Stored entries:
BEGIN
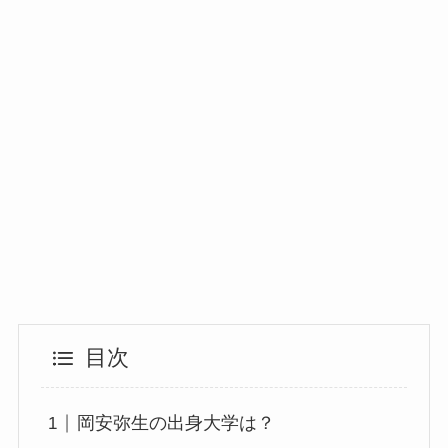
目次
岡安弥生の出身大学は？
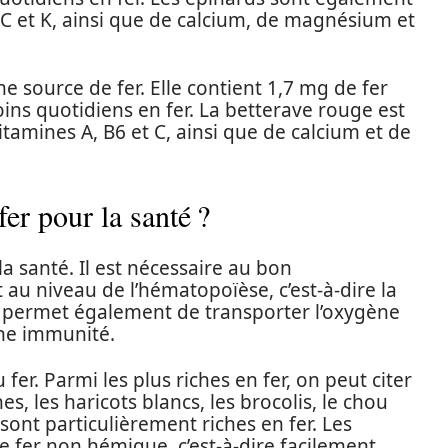
 C et K, ainsi que de calcium, de magnésium et
 source de fer. Elle contient 1,7 mg de fer
ins quotidiens en fer. La betterave rouge est
tamines A, B6 et C, ainsi que de calcium et de
fer pour la santé ?
a santé. Il est nécessaire au bon
u niveau de l’hématopoïèse, c’est-à-dire la
r permet également de transporter l’oxygène
ne immunité.
r. Parmi les plus riches en fer, on peut citer
ches, les haricots blancs, les brocolis, le chou
 sont particulièrement riches en fer. Les
e fer non hémique, c’est-à-dire facilement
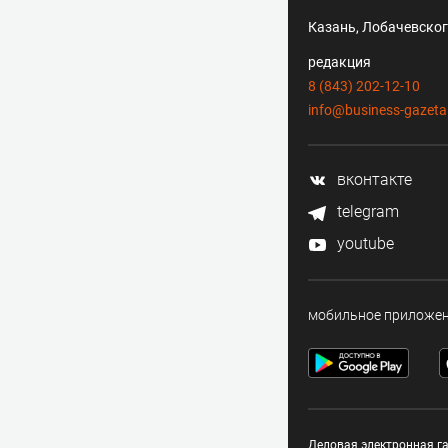
Казань, Лобачевского
редакция
8 (843) 202-12-10
info@business-gazeta
вконтакте
telegram
youtube
мобильное приложе
Деловая электронная га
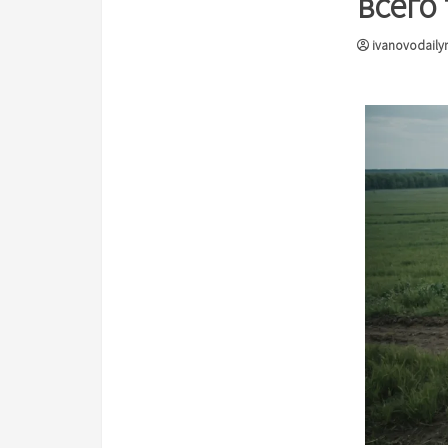
всего 
ivanovodaily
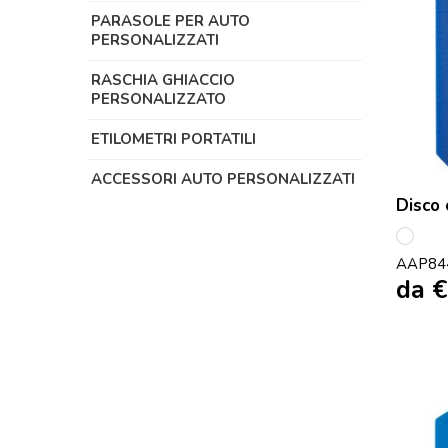
PARASOLE PER AUTO
PERSONALIZZATI
RASCHIA GHIACCIO
PERSONALIZZATO
ETILOMETRI PORTATILI
ACCESSORI AUTO PERSONALIZZATI
Disco 
multi
AAP84
da
€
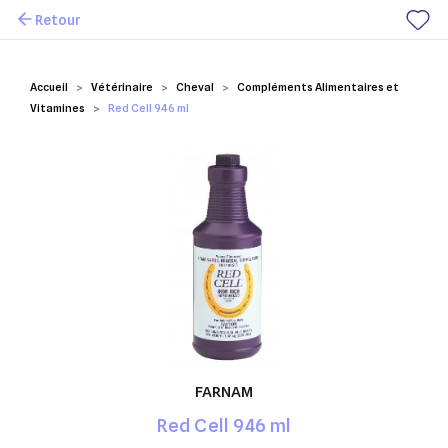
Retour
Mes favoris
Accueil
Vétérinaire
Cheval
Compléments Alimentaires et
Vitamines
Red Cell 946 ml
FARNAM
Red Cell 946 ml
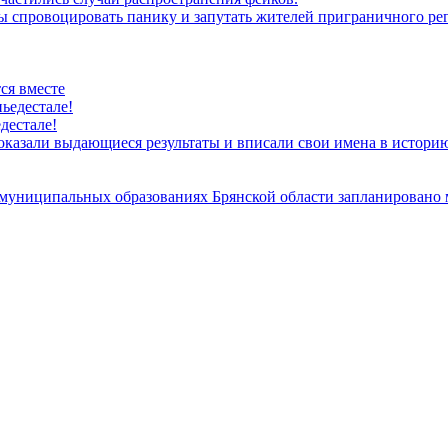
спровоцировать панику и запутать жителей приграничного рег
ся вместе
дестале!
оказали выдающиеся результаты и вписали свои имена в историю
 и муниципальных образованиях Брянской области запланировано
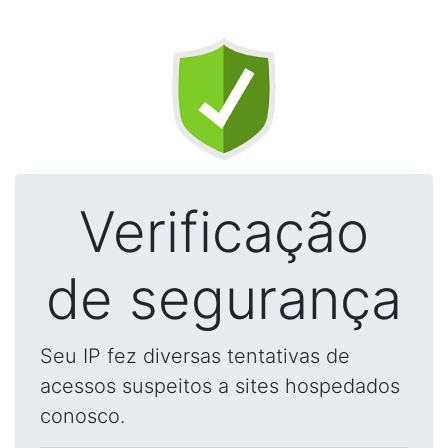
Verificação
de segurança
Seu IP fez diversas tentativas de
acessos suspeitos a sites hospedados
conosco.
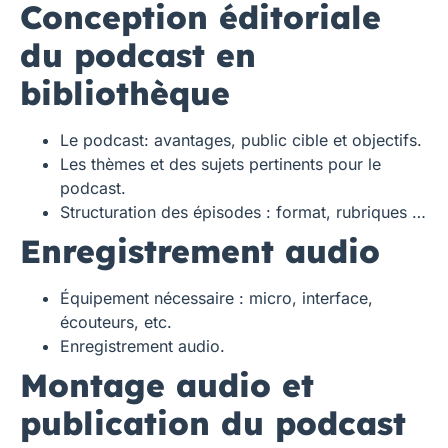
Conception éditoriale
du podcast en
bibliothèque
Le podcast: avantages, public cible et objectifs.
Les thèmes et des sujets pertinents pour le
podcast.
Structuration des épisodes : format, rubriques …
Enregistrement audio
Équipement nécessaire : micro, interface,
écouteurs, etc.
Enregistrement audio.
Montage audio et
publication du podcast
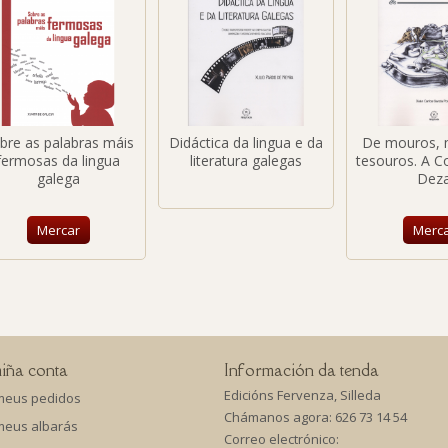
bre as palabras máis
Didáctica da lingua e da
De mouros, 
fermosas da lingua
literatura galegas
tesouros. A 
galega
Dez
Mercar
Merc
iña conta
Información da tenda
Edicións Fervenza, Silleda
meus pedidos
Chámanos agora:
626 73 14 54
meus albarás
Correo electrónico:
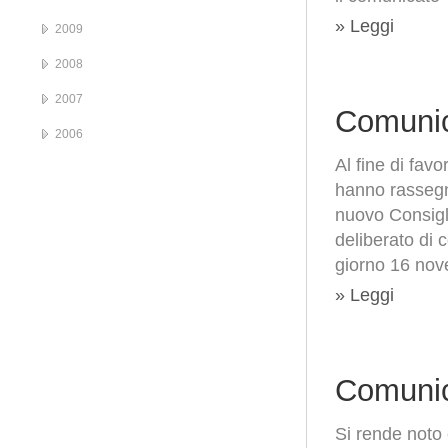
» Leggi
2009
2008
2007
Comunic
2006
Al fine di favo
hanno rassegna
nuovo Consigli
deliberato di 
giorno 16 nov
» Leggi
Comunic
Si rende noto 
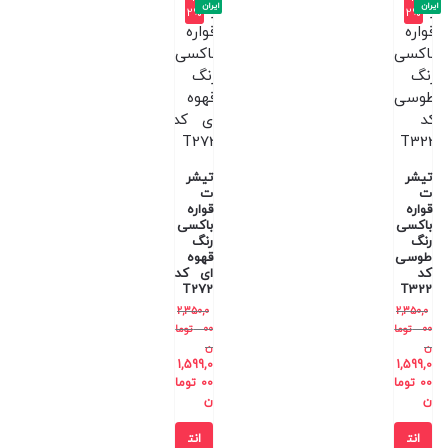
ایران
ایران
2%
2%
تیشر
تیشر
ت
ت
قواره
قواره
باکسی
باکسی
رنگ
رنگ
طوسی
قهوه
کد
ای کد
T272
T322
2,350,0
2,350,0
00
توما
00
توما
ن
ن
1,599,0
1,599,0
00
توما
00
توما
ن
ن
انت
انت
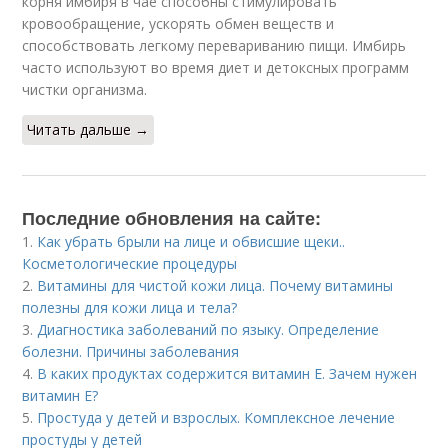
корня имбиря в чае способны стимулировать
кровообращение, ускорять обмен веществ и
способствовать легкому перевариванию пищи. Имбирь
часто используют во время диет и детоксных программ
чистки организма.
Читать дальше →
Последние обновления на сайте:
1.
Как убрать брыли на лице и обвисшие щеки..
Косметологические процедуры
2.
Витамины для чистой кожи лица. Почему витамины
полезны для кожи лица и тела?
3.
Диагностика заболеваний по языку. Определение
болезни. Причины заболевания
4.
В каких продуктах содержится витамин Е. Зачем нужен
витамин Е?
5.
Простуда у детей и взрослых. Комплексное лечение
простуды у детей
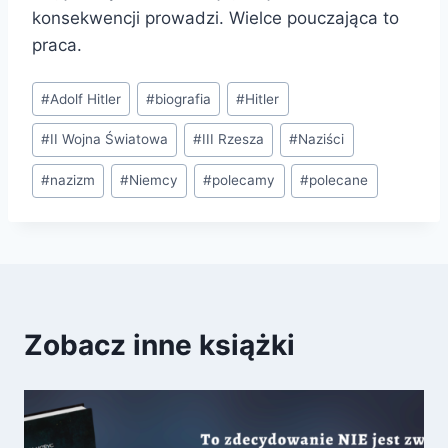
konsekwencji prowadzi. Wielce pouczająca to
praca.
Tagi
#
Adolf Hitler
#
biografia
#
Hitler
wpisu:
#
II Wojna Światowa
#
III Rzesza
#
Naziści
#
nazizm
#
Niemcy
#
polecamy
#
polecane
Zobacz inne książki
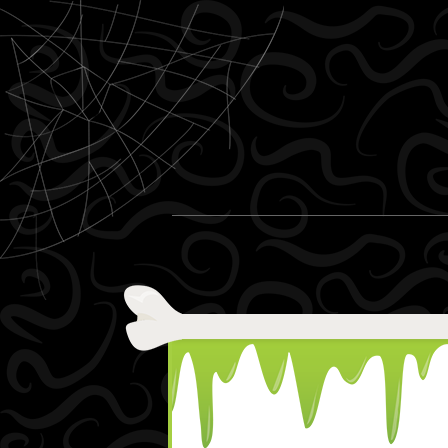
Ir al contenido
Menu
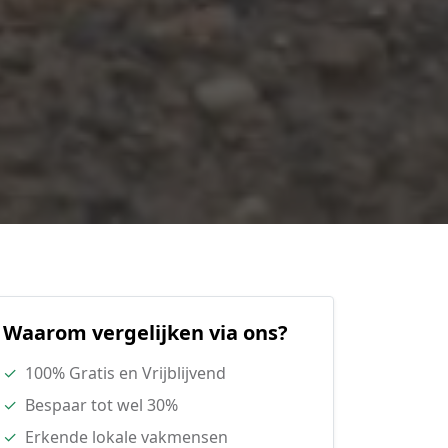
Waarom vergelijken via ons?
✓
100% Gratis en Vrijblijvend
✓
Bespaar tot wel 30%
✓
Erkende lokale vakmensen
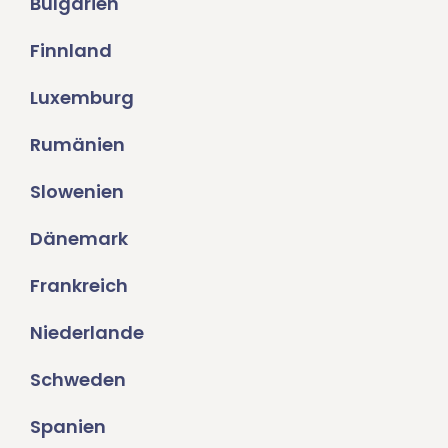
Bulgarien
Finnland
Luxemburg
Rumänien
Slowenien
Dänemark
Frankreich
Niederlande
Schweden
Spanien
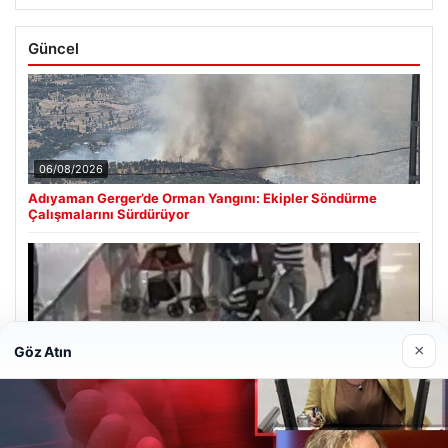
Güncel
06/08/2026
Adıyaman Gerger’de Orman Yangını: Ekipler Söndürme
Çalışmalarını Sürdürüyor
05/08/2026
×
Göz Atın
2 yaşındaki bebeği Heimlich manevrasıyla kurtaran
personele ödül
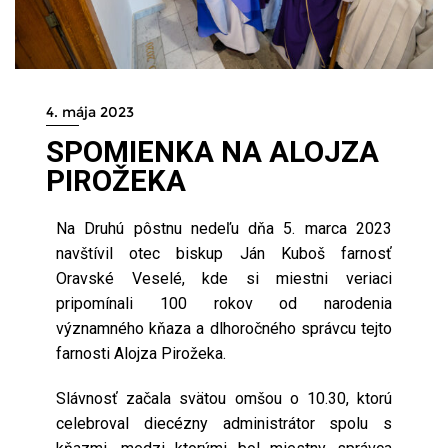
4. mája 2023
SPOMIENKA NA ALOJZA
PIROŽEKA
Na Druhú pôstnu nedeľu dňa 5. marca 2023
navštívil otec biskup Ján Kuboš farnosť
Oravské Veselé, kde si miestni veriaci
pripomínali 100 rokov od narodenia
významného kňaza a dlhoročného správcu tejto
farnosti Alojza Pirožeka.
Slávnosť začala svätou omšou o 10.30, ktorú
celebroval diecézny administrátor spolu s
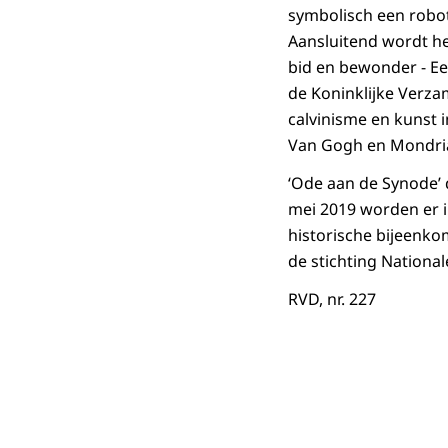
symbolisch een robot
Aansluitend wordt h
bid en bewonder - Een
de Koninklijke Verzam
calvinisme en kunst 
Van Gogh en Mondria
‘Ode aan de Synode’ 
mei 2019 worden er in
historische bijeenko
de stichting Nationa
RVD, nr. 227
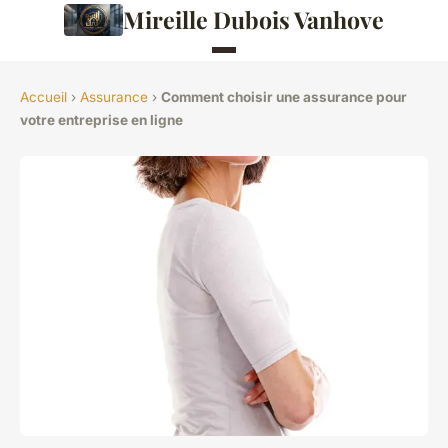
Mireille Dubois Vanhove
Accueil
›
Assurance
›
Comment choisir une assurance pour
votre entreprise en ligne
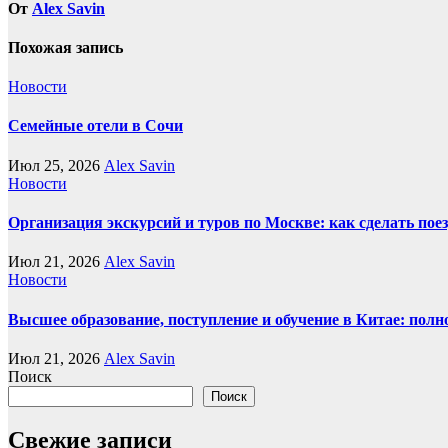
От
Alex Savin
Похожая запись
Новости
Семейные отели в Сочи
Июл 25, 2026
Alex Savin
Новости
Организация экскурсий и туров по Москве: как сделать пое
Июл 21, 2026
Alex Savin
Новости
Высшее образование, поступление и обучение в Китае: полн
Июл 21, 2026
Alex Savin
Поиск
Поиск
Свежие записи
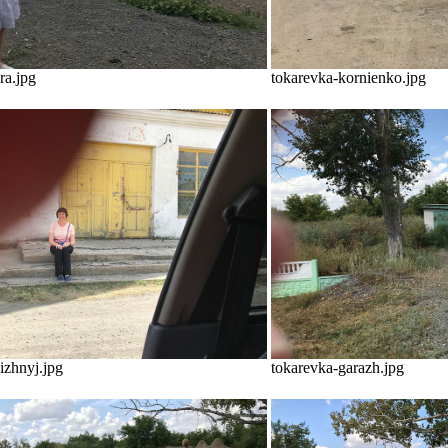
ra.jpg
tokarevka-kornienko.jpg
izhnyj.jpg
tokarevka-garazh.jpg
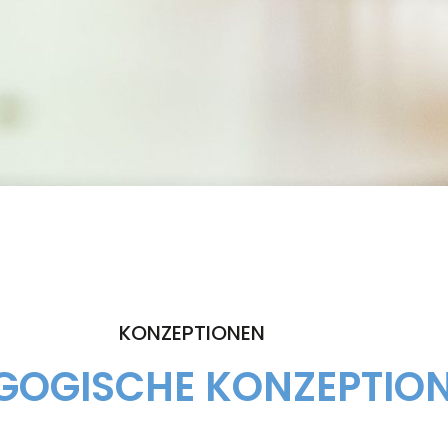
KONZEPTIONEN
GOGISCHE KONZEPTIO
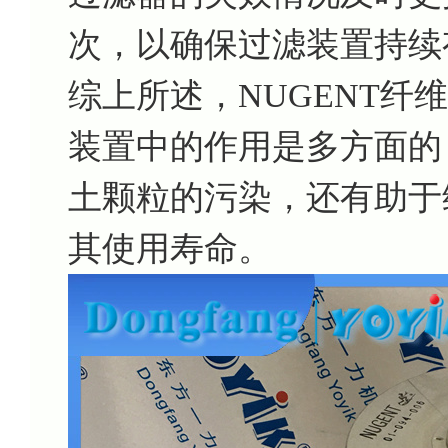
次，以确保过滤装置持续
综上所述，NUGENT纤维素
装置中的作用是多方面的
土颗粒的污染，还有助于
其使用寿命。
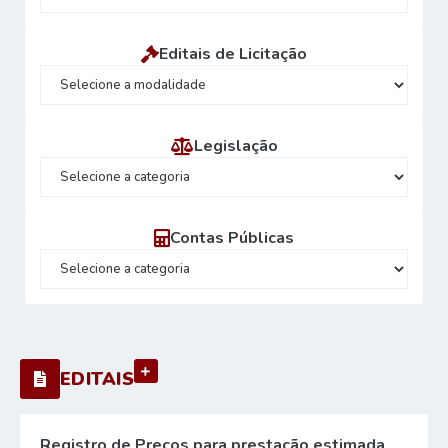
Editais de Licitação
Legislação
Contas Públicas
VER MAIS
EDITAIS
Registro de Preços para prestação estimada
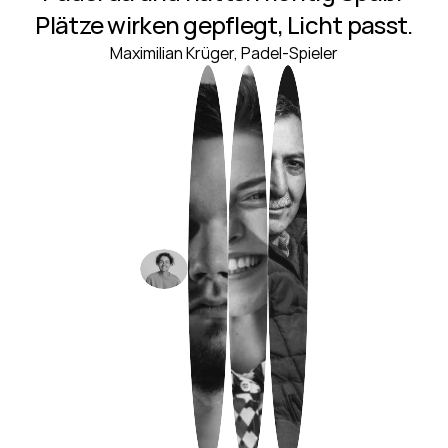
Plätze wirken gepflegt, Licht passt.
Maximilian Krüger, Padel-Spieler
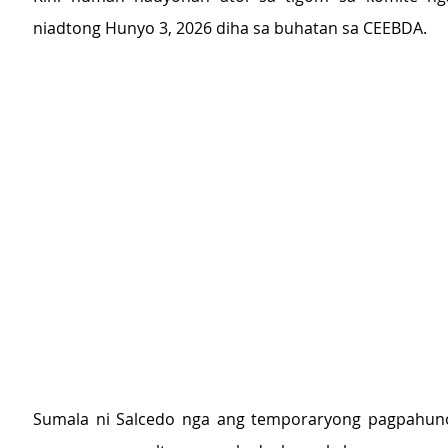
niadtong Hunyo 3, 2026 diha sa buhatan sa CEEBDA.
Sumala ni Salcedo nga ang temporaryong pagpahun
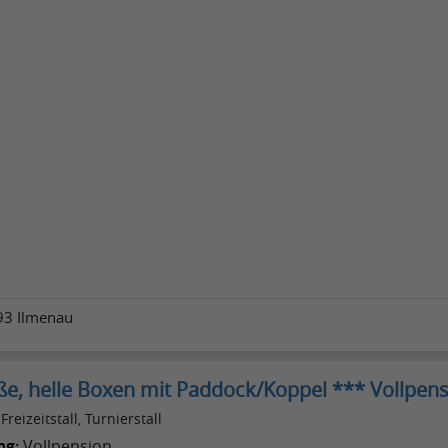
93 Ilmenau
ße, helle Boxen mit Paddock/Koppel *** Vollpen
Freizeitstall, Turnierstall
ng:
Vollpension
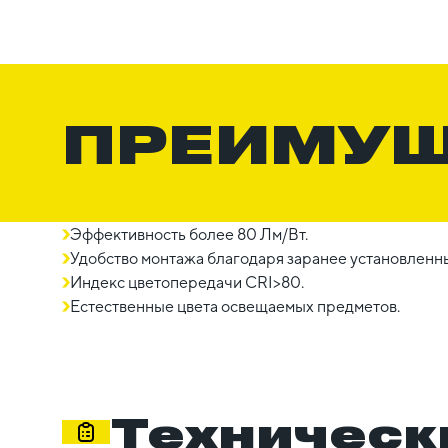
ПРЕИМУ
Эффективность более 80 Лм/Вт.
Удобство монтажа благодаря заранее установленн
Индекс цветопередачи CRI>80.
Естественные цвета освещаемых предметов.
Техническ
END
__Task item__.
Exclude the pictures, then retype every record exactly.

__Solution to the problem__.
目次
岡安弥生の出身大学は？
 C et K, ainsi que de calcium, de magnésium et
 source de fer. Elle contient 1,7 mg de fer
ins quotidiens en fer. La betterave rouge est
tamines A, B6 et C, ainsi que de calcium et de
fer pour la santé ?
a santé. Il est nécessaire au bon
u niveau de l’hématopoïèse, c’est-à-dire la
r permet également de transporter l’oxygène
ne immunité.
r. Parmi les plus riches en fer, on peut citer
ches, les haricots blancs, les brocolis, le chou
 sont particulièrement riches en fer. Les
e fer non hémique, c’est-à-dire facilement
Казань, Лобачевского
редакция
8 (843) 202-12-10
info@business-gazeta
вконтакте
telegram
youtube
мобильное приложе
Деловая электронная га
всего 
ivanovodaily
PARASOLE PER AUTO
PERSONALIZZATI
RASCHIA GHIACCIO
PERSONALIZZATO
ETILOMETRI PORTATILI
ACCESSORI AUTO PERSONALIZZATI
Disco 
multi
AAP84
da
€
Retour
Mes favoris
Accueil
Vétérinaire
Cheval
Compléments Alimentaires et
Vitamines
Red Cell 946 ml
FARNAM
Red Cell 946 ml
спровоцировать панику и запутать жителей приграничного рег
ся вместе
дестале!
оказали выдающиеся результаты и вписали свои имена в историю
 и муниципальных образованиях Брянской области запланировано
Verificação
de segurança
Seu IP fez diversas tentativas de
acessos suspeitos a sites hospedados
conosco.
Conception éditoriale
du podcast en
bibliothèque
Le podcast: avantages, public cible et objectifs.
Les thèmes et des sujets pertinents pour le
podcast.
Structuration des épisodes : format, rubriques …
Enregistrement audio
Équipement nécessaire : micro, interface,
écouteurs, etc.
Enregistrement audio.
Montage audio et
publication du podcast
bre as palabras máis
Didáctica da lingua e da
De mouros, 
fermosas da lingua
literatura galegas
tesouros. A 
galega
Dez
Mercar
Merc
iña conta
Información da tenda
Edicións Fervenza, Silleda
meus pedidos
Chámanos agora:
626 73 14 54
meus albarás
Correo electrónico:
» Leggi
2009
2008
2007
Comunic
2006
Al fine di favo
hanno rassegna
nuovo Consigli
deliberato di 
giorno 16 nov
» Leggi
Comunic
Si rende noto 
ایران
ایران
2%
2%
تیشر
تیشر
ت
ت
قواره
قواره
باکسی
باکسی
رنگ
رنگ
طوسی
قهوه
کد
ای کد
T272
T322
2,350,0
2,350,0
00
توما
00
توما
ن
ن
1,599,0
1,599,0
00
توما
00
توما
ن
ن
انت
انت
корня имбиря в чае способны стимулировать
кровообращение, ускорять обмен веществ и
способствовать легкому перевариванию пищи. Имбирь
часто используют во время диет и детоксных программ
чистки организма.
Читать дальше →
Последние обновления на сайте:
1.
Как убрать брыли на лице и обвисшие щеки..
Косметологические процедуры
2.
Витамины для чистой кожи лица. Почему витамины
полезны для кожи лица и тела?
3.
Диагностика заболеваний по языку. Определение
болезни. Причины заболевания
4.
В каких продуктах содержится витамин Е. Зачем нужен
витамин Е?
5.
Простуда у детей и взрослых. Комплексное лечение
простуды у детей
konsekwencji prowadzi. Wielce pouczająca to
praca.
Tagi
#
Adolf Hitler
#
biografia
#
Hitler
wpisu:
#
II Wojna Światowa
#
III Rzesza
#
Naziści
#
nazizm
#
Niemcy
#
polecamy
#
polecane
Zobacz inne książki
Ir al contenido
Menu
Waarom vergelijken via ons?
✓
100% Gratis en Vrijblijvend
✓
Bespaar tot wel 30%
✓
Erkende lokale vakmensen
Bulgarien
Finnland
Luxemburg
Rumänien
Slowenien
Dänemark
Frankreich
Niederlande
Schweden
Spanien
Güncel
06/08/2026
Adıyaman Gerger’de Orman Yangını: Ekipler Söndürme
Çalışmalarını Sürdürüyor
05/08/2026
×
Göz Atın
2 yaşındaki bebeği Heimlich manevrasıyla kurtaran
personele ödül
4. mája 2023
SPOMIENKA NA ALOJZA
PIROŽEKA
Na Druhú pôstnu nedeľu dňa 5. marca 2023
navštívil otec biskup Ján Kuboš farnosť
Oravské Veselé, kde si miestni veriaci
pripomínali 100 rokov od narodenia
významného kňaza a dlhoročného správcu tejto
farnosti Alojza Pirožeka.
Slávnosť začala svätou omšou o 10.30, ktorú
celebroval diecézny administrátor spolu s
symbolisch een robot
Aansluitend wordt h
bid en bewonder - Een
de Koninklijke Verzam
calvinisme en kunst 
Van Gogh en Mondria
‘Ode aan de Synode’ 
mei 2019 worden er in
historische bijeenko
de stichting Nationa
RVD, nr. 227
Mireille Dubois Vanhove
Accueil
›
Assurance
›
Comment choisir une assurance pour
votre entreprise en ligne
От
Alex Savin
Похожая запись
Новости
Семейные отели в Сочи
Июл 25, 2026
Alex Savin
Новости
Организация экскурсий и туров по Москве: как сделать пое
Июл 21, 2026
Alex Savin
Новости
Высшее образование, поступление и обучение в Китае: полн
Июл 21, 2026
Alex Savin
Поиск
Поиск
Свежие записи
ra.jpg
tokarevka-kornienko.jpg
izhnyj.jpg
tokarevka-garazh.jpg
KONZEPTIONEN
GOGISCHE KONZEPTIO
次，以确保过滤装置持续
综上所述，NUGENT纤维素
装置中的作用是多方面的
土颗粒的污染，还有助于
其使用寿命。
Editais de Licitação
Legislação
Contas Públicas
VER MAIS
EDITAIS
Registro de Preços para prestação estimada
Plätze wirken gepflegt, Licht passt.
Maximilian Krüger, Padel-Spieler
niadtong Hunyo 3, 2026 diha sa buhatan sa CEEBDA.
Sumala ni Salcedo nga ang temporaryong pagpahun
93 Ilmenau
ße, helle Boxen mit Paddock/Koppel *** Vollpen
Freizeitstall, Turnierstall
ng:
Vollpension
ПРЕИМУ
Эффективность более 80 Лм/Вт.
Удобство монтажа благодаря заранее установленн
Индекс цветопередачи CRI>80.
Естественные цвета освещаемых предметов.
Техническ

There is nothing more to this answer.